**ACTION ITEM**
From the records below, state how many lines include the word "target", giving only that number.
_ _ _ _ _ _ _
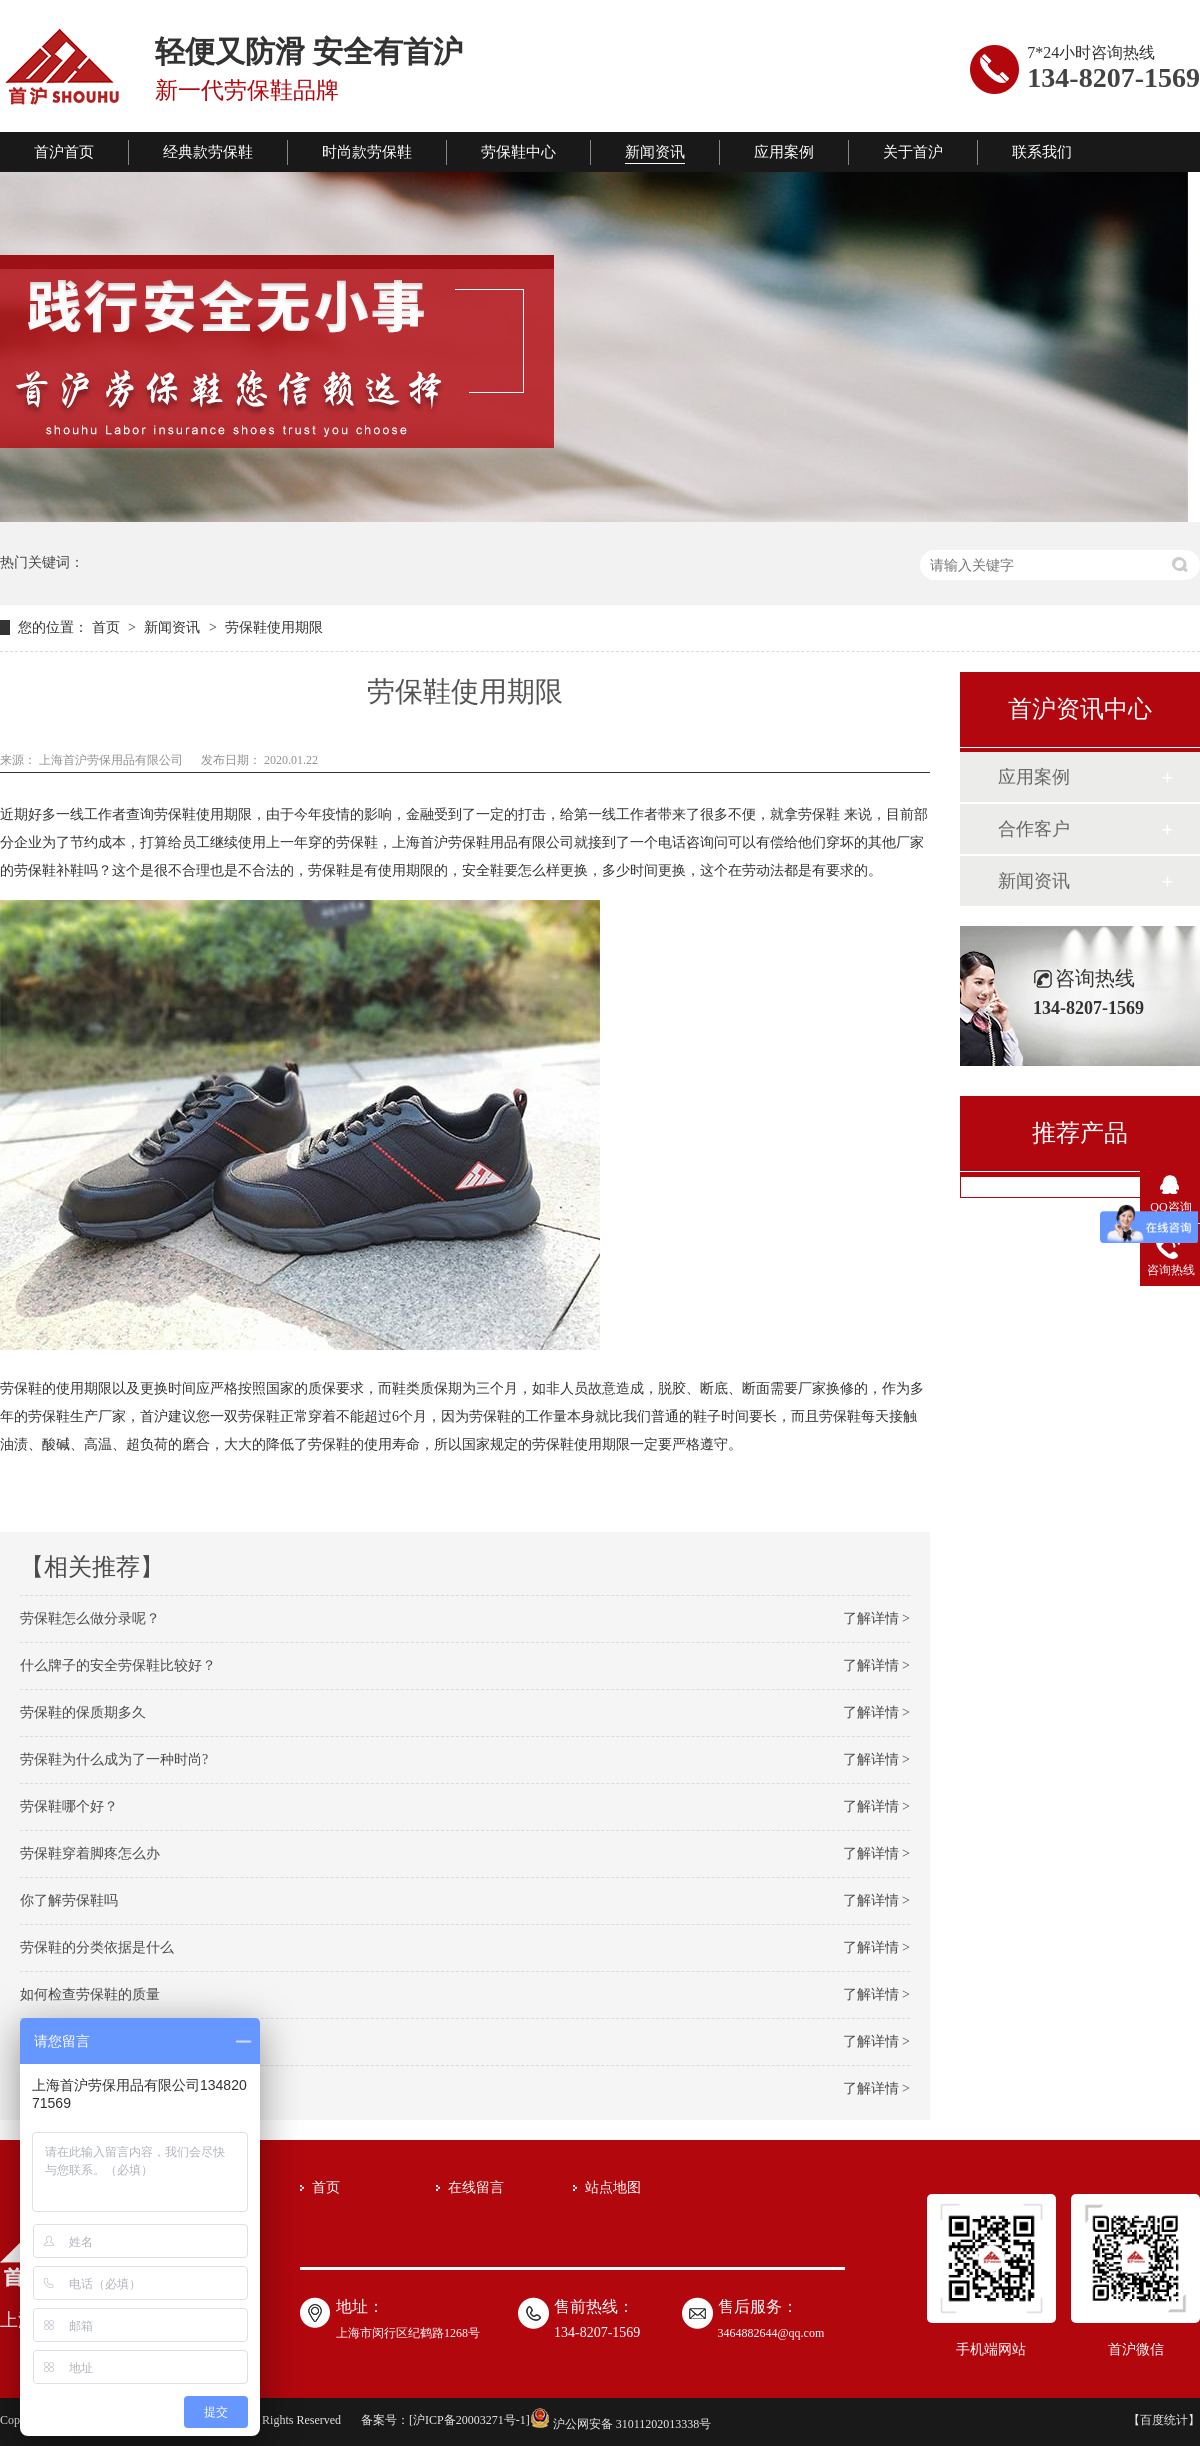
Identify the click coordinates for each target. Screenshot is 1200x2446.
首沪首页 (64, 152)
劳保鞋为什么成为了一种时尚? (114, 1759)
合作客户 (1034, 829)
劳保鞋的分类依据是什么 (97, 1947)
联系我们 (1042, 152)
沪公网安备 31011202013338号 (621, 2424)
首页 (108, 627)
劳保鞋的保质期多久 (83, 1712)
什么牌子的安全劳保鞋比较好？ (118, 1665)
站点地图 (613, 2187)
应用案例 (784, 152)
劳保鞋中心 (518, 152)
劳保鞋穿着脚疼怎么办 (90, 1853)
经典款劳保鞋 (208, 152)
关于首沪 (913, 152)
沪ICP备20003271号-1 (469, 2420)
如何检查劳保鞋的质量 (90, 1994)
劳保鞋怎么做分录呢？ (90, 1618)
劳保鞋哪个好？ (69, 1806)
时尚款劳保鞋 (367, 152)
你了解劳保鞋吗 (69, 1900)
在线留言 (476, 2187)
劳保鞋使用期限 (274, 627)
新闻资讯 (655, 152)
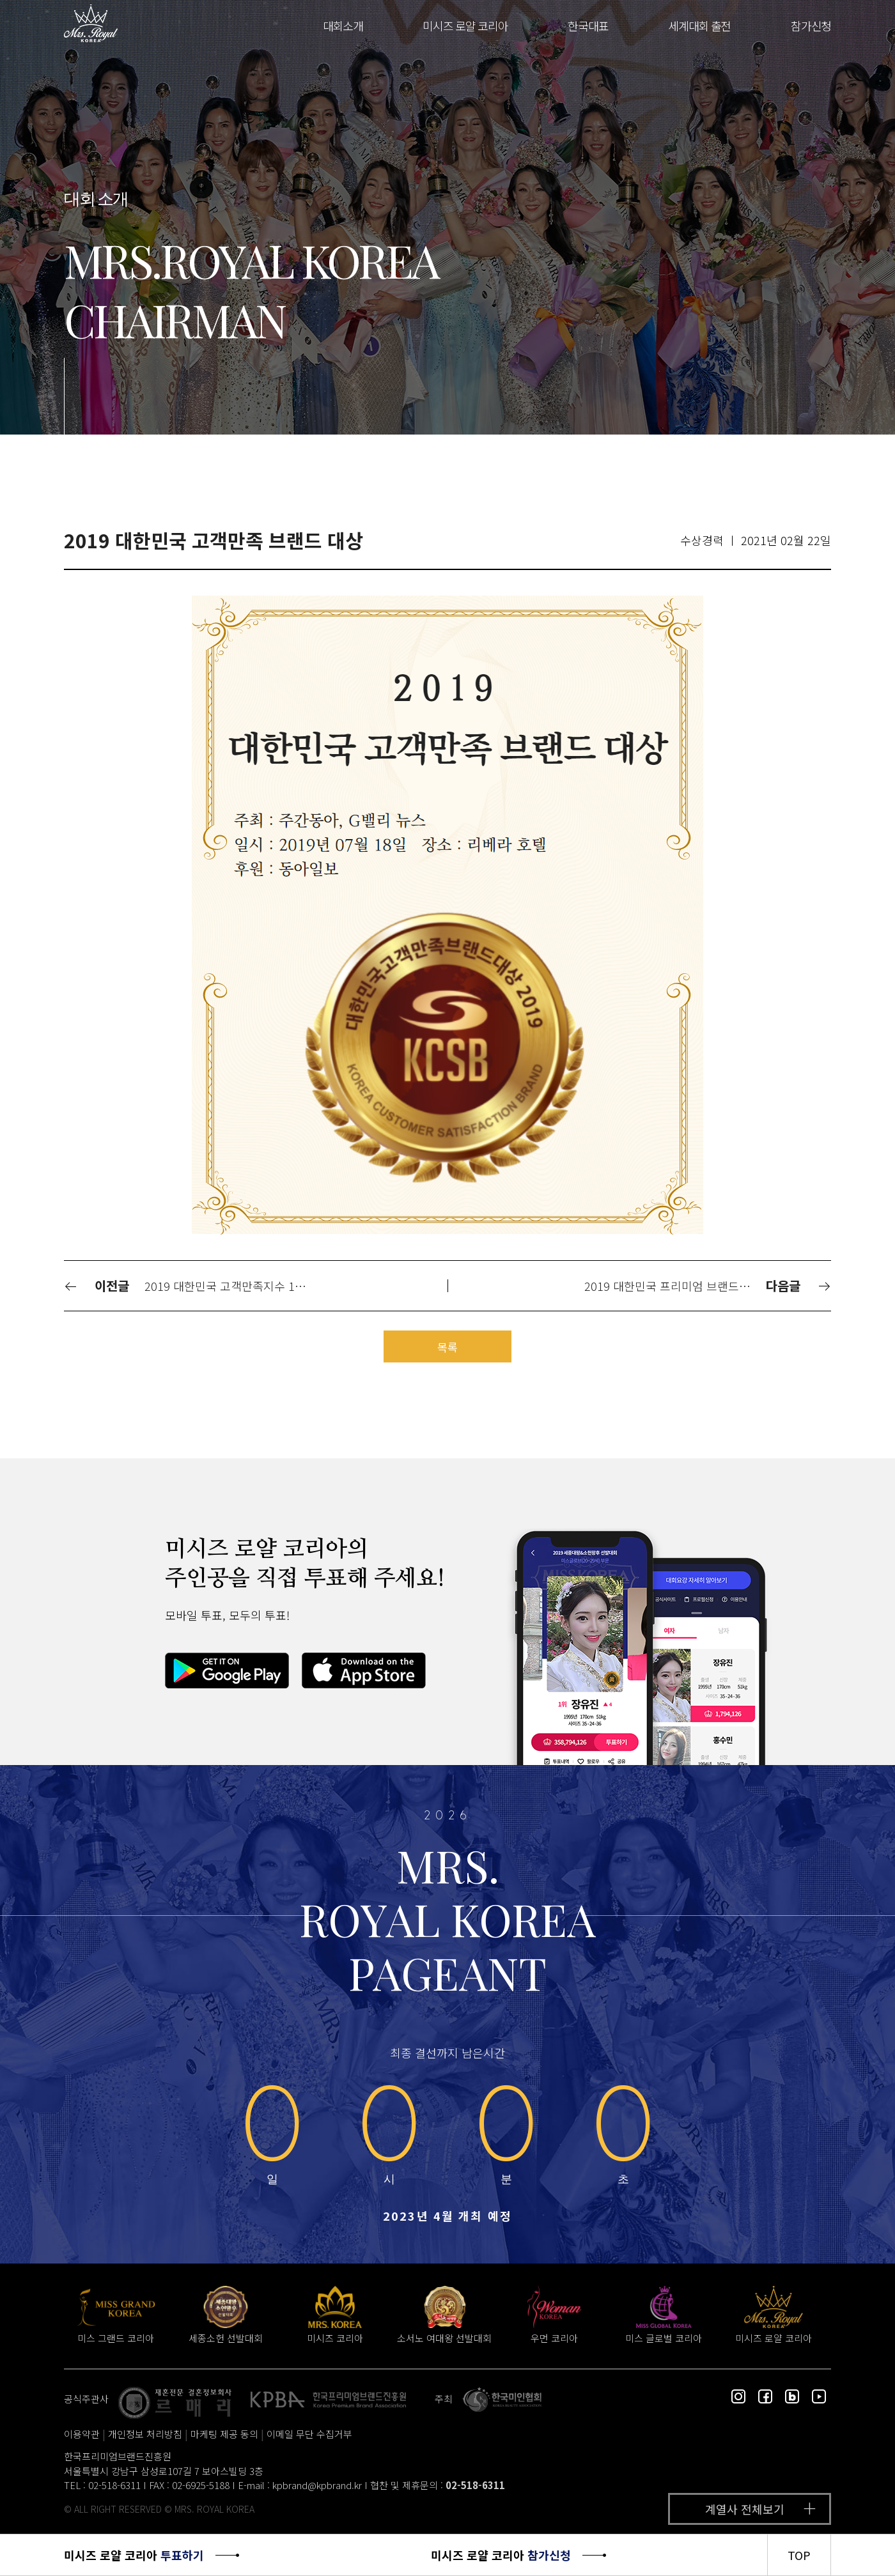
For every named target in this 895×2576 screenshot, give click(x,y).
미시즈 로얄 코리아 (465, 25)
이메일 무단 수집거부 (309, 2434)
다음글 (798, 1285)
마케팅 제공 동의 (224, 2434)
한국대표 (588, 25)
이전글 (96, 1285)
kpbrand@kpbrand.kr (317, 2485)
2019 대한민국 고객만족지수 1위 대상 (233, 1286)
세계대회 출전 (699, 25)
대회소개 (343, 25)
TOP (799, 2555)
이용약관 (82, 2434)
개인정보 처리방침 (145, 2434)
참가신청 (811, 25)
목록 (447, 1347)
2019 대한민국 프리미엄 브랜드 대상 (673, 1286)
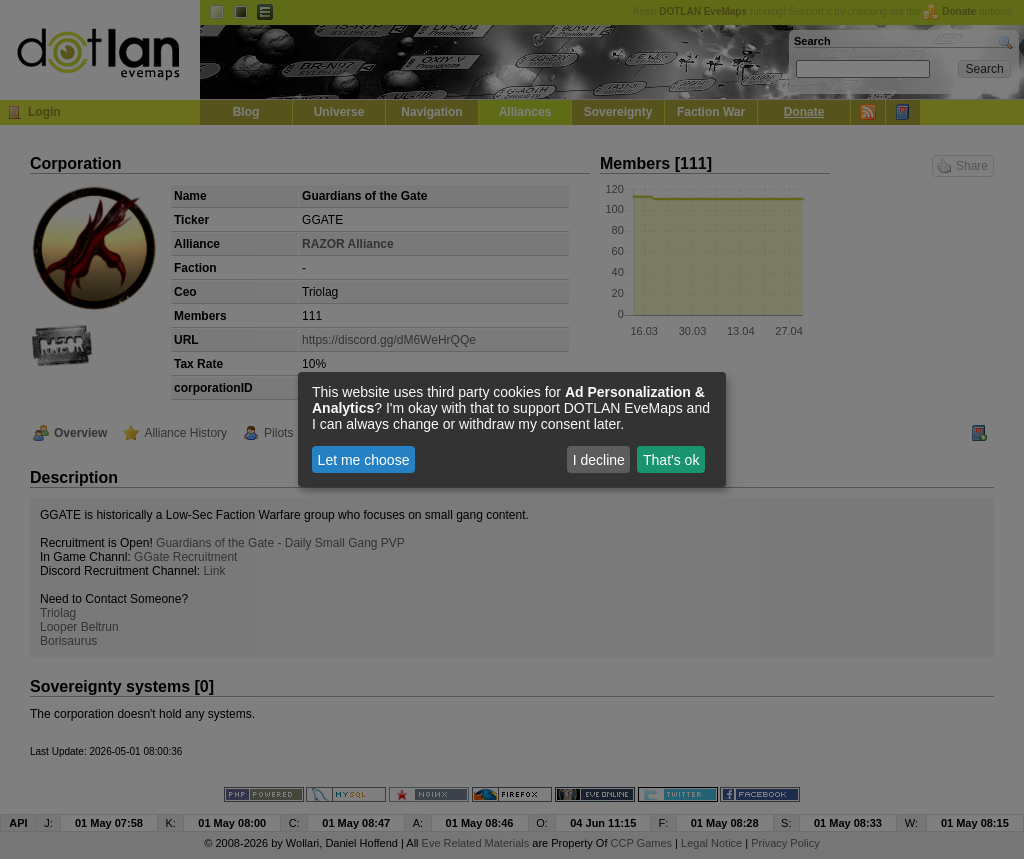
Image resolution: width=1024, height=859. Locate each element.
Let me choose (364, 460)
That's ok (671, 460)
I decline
_ _ _ _ _ _ _
**ANSWER AREA**
2